Читаем Наследник полностью

– Я так полагаю, что с моим диагнозом… Мне брить… хм… нужды нет, я прав? Само осыплется. Как с белых яблонь дым. Потом яблоки, листва…

– Мне импонирует ваша выдержка. Правда-правда. Поверьте, здешние стены…

Ага, вот еще почему обои отклеиваются – от страданий. Нежные какие. А по узору не скажешь.

«А что скажешь по узору?»

«Двадцатый век. Поздняя эпоха застоя».

«Уверен?»

«Нет, конечно. Но скажу “да”. По поводу века точно. Ленина, однако, не помнят. Разве что деревом».

«Ленина?»

«Нет, бумага была деревом».

«Напиши об этом рассказ».

«Однажды непременно».

– Вы про шанс говорили. Насколько это серьезно?

– Вполне. Однако мне бы не хотелось, чтобы наш разговор… Понимаете ли, голубчик, врачебная этика, ну и все такое. Сейчас вы поймете, почему я об этом. Речь не о традиционной медицине.

– А что, в медицине тоже есть нетрадиционная ориентация?

– Я понимаю ваш сарказм. Вам сейчас очень непросто.

– Извините, мне не следовало…

– Не извиняйтесь. Всё в порядке. Есть один кудесник. Шаман, можно сказать… Он мою жену в прошлом году с таким же, как и у вас, диагнозом с того света вытащил. Но…

– Доктор…

– Подождите, дослушайте.

– А у меня есть время?

– Мало. К сожалению, времени как раз крайне мало. Но это еще не всё. Время не единственное, чего может оказаться недостаточно.

– Да не тяните же. Простите…

– Вы очень торопитесь.

– Так ведь сами признались, что зерен в верхнем сосуде моих песочных – воробью на поклёв, а может, и того меньше.

– Занятное сравнение. На мой вкус… Я бы, признаться, вспомнил о колибри. И то, как они пьют…

– И я пью. Даже сейчас вспомнить приятно.

– Насколько я помню, колибри потребляют нектар.

Шутит, ехидничает, умничает? Или провоцирует?

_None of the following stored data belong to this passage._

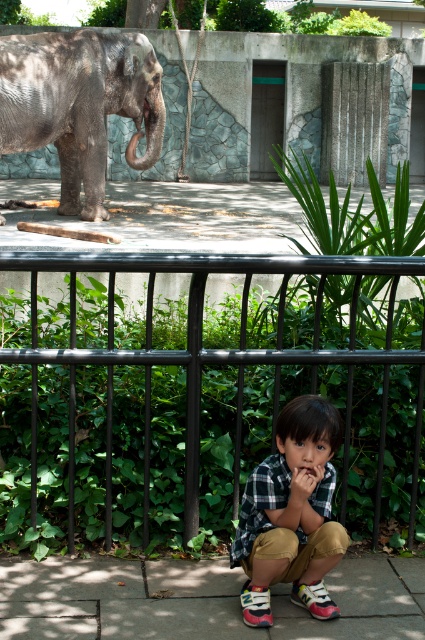 Question: Does black metal fence at center appear on the right side of plaid fabric shirt at center?

Choices:
 (A) yes
 (B) no

Answer: (B)

Question: Is black metal fence at center closer to camera compared to pink matte lips at center?

Choices:
 (A) yes
 (B) no

Answer: (B)

Question: Can you confirm if plaid fabric shirt at center is positioned to the right of pink matte lips at center?

Choices:
 (A) no
 (B) yes

Answer: (A)

Question: Which object is farther from the camera taking this photo?

Choices:
 (A) gray textured elephant at upper left
 (B) plaid fabric shirt at center
 (C) black metal fence at center
 (D) pink matte lips at center

Answer: (A)

Question: Which point is farther from the camera taking this photo?

Choices:
 (A) (146, 164)
 (B) (294, 576)
 (C) (138, 397)
 (D) (306, 468)

Answer: (A)

Question: Which point is farther to the camera?

Choices:
 (A) pink matte lips at center
 (B) gray textured elephant at upper left

Answer: (B)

– Я тоже. Нектар – это, как я понимаю, образ. У всякого свой нектар. От всех по способностям – каждому по нектару. Читал что-то похожее про реалии социализма.

– Вы слишком молоды, чтобы судить.

– И ни черт'a не разбираюсь в орнитологии. В юриспруденции тоже. Так что судить не берусь. Не мое. К тому же, если принять, что отпущенное мне на земное существование время и есть полноценная жизнь, то я очень стар.

«Ну, завернул так завернул».

«Вот и не разворачивайте пока, оставьте как есть».

– Вы же у нас журналист? Запомню, с вашего позволения. Сравнение то есть запомню. Очень… впечатлило. Часы, воробей… Действительно, про колибри – это как-то не по-нашенски. Вычурно. Забыли про колибри. Идет?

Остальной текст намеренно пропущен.